Tre pezzi sacri. Uno: Tara Ma
Sembra notte fuori del piccolo albergo.
La stanza migliore ha un lungo gradone di legno scuro che s’appoggia alla parete dipinta di un azzurro slavato.Sul tavolato una decina di materassi bassi e rigidi: sacchi di stoffa riempita solo gli dei sanno di cosa.
Si dorme uno accanto all’altro in India e lo spazio ha un multiplo destino: stalla, sala da te, stanza da letto…
Ma guardando dalla soglia della piccola porta s’intuisce un tardo pomeriggio di gennaio.
Attorno i rumori sono come attutiti dalle tenebre.
E’ la città sacra di Tarapith, un punto sulle carte stradali del Bengala Occidentale, un tempio dedicato alla dea Kali.
Il buio in India è nero come la pelle della dea. Kali, la dea creatrice e distruttrice, la personificazione della Shakti, l’energia femminile invincibile ed universale.
Kali la sanguinaria, Kali che s’arresta sul corpo di Shiva, Kali la dea Madre alla perenne ricerca dell’unione mistica, della ricomposizione dell’Uno.
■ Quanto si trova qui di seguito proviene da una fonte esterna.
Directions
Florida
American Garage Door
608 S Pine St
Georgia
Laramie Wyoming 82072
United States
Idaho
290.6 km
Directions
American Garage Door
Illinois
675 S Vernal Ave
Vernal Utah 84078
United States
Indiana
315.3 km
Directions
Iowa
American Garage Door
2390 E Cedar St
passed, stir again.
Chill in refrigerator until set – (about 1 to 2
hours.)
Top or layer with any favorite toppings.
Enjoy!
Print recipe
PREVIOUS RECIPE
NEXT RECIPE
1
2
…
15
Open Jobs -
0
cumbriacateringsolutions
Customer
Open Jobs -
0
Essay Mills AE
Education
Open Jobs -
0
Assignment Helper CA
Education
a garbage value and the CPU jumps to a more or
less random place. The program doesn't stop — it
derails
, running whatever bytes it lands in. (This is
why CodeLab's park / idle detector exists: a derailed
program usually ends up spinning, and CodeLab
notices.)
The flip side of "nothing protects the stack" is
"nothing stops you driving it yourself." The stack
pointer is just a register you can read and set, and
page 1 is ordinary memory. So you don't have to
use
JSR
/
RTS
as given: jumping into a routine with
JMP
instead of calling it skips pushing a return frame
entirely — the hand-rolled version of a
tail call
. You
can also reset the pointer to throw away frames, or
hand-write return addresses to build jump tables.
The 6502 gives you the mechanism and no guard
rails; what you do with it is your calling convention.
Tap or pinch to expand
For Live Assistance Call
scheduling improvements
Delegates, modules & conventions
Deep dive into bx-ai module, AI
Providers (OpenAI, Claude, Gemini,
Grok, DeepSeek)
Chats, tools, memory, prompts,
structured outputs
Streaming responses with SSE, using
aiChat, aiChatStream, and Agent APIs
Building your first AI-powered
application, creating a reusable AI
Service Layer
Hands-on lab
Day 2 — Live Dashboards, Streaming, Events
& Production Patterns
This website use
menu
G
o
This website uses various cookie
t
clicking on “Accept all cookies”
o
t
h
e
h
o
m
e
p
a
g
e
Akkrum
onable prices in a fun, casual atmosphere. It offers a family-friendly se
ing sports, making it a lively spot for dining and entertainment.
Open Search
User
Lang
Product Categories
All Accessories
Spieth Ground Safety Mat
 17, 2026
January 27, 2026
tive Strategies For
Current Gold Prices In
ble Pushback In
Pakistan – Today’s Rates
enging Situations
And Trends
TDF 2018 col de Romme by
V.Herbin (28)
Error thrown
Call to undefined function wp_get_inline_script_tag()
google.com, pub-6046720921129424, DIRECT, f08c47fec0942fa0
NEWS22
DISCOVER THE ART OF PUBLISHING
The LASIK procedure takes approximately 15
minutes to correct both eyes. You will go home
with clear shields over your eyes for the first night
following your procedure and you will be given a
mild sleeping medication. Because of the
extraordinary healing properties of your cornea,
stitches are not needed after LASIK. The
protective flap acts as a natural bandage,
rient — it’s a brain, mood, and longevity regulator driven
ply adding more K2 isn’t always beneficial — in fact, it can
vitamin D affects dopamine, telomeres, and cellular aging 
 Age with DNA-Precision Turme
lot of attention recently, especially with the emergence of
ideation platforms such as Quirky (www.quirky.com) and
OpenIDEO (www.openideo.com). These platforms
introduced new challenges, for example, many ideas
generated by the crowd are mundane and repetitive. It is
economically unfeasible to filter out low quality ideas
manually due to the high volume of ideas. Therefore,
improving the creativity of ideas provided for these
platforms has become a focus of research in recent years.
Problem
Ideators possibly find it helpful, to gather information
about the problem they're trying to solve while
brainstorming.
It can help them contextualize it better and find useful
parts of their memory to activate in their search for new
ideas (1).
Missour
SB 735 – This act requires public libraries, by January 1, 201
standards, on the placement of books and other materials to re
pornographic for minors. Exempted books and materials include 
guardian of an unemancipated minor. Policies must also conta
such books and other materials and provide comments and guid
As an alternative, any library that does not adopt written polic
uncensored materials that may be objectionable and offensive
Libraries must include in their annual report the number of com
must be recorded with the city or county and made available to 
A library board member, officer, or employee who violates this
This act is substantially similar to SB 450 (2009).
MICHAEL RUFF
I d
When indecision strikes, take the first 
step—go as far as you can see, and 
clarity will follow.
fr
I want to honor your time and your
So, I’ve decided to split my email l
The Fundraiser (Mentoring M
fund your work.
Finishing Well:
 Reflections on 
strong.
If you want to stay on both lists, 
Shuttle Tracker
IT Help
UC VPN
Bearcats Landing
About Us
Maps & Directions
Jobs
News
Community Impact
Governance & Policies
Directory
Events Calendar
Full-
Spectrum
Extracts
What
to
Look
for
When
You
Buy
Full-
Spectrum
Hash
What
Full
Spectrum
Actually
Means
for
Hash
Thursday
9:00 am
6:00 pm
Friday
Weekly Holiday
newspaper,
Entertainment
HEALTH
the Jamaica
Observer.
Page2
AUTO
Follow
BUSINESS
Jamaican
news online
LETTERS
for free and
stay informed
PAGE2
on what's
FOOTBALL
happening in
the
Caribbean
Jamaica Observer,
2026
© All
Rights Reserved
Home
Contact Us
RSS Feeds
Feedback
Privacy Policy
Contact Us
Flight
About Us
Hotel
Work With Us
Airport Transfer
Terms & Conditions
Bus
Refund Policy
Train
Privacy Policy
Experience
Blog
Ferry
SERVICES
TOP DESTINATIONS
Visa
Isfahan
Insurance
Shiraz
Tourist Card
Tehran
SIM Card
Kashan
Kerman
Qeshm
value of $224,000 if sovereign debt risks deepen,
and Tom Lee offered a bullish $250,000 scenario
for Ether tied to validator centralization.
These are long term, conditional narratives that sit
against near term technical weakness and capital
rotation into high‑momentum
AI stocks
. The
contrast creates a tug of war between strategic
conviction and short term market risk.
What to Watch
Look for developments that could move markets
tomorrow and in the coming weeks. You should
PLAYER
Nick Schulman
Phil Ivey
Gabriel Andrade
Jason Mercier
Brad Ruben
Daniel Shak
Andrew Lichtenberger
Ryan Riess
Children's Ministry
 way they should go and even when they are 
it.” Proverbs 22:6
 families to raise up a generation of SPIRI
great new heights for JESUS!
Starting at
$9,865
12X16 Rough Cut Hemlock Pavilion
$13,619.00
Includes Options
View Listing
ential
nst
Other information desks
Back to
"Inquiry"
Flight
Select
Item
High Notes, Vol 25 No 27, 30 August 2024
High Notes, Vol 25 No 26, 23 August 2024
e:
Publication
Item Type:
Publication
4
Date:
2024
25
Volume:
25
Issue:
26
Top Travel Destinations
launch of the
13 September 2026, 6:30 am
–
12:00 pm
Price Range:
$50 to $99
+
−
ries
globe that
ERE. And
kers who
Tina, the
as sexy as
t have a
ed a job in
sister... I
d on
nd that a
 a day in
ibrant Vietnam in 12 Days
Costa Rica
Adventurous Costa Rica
Kali dea della conoscenza ornata da una collana di 50 teschi, tanti quante sono le lettere dell’alfabeto sanscrito, Kali nelle sue molteplici manifestazioni: Ambika, Durga, Parvati, Lakshmi, Tara, Tripura, Kali la vergine madre e sposa.
Ed il buio s’accende di luci fioche, lampadine che pendono dalle tettoie delle botteghe del te, delle spezie, degli oggetti sacri e di tutte le centinaia di mercanzie alle porte del tempio.
L’aria è densa di odori contrastanti. Forte e dolcissimo il gelsomino delle collane sacre, s’impasta con i rivoli delle latrine a cielo aperto che scavano la strada di terra battuta e più in alto viene sconfitto dall’odore dei cibi cotti in strada: fumo, olio, curry pepe dell’himalaya, zenzero e curcuma.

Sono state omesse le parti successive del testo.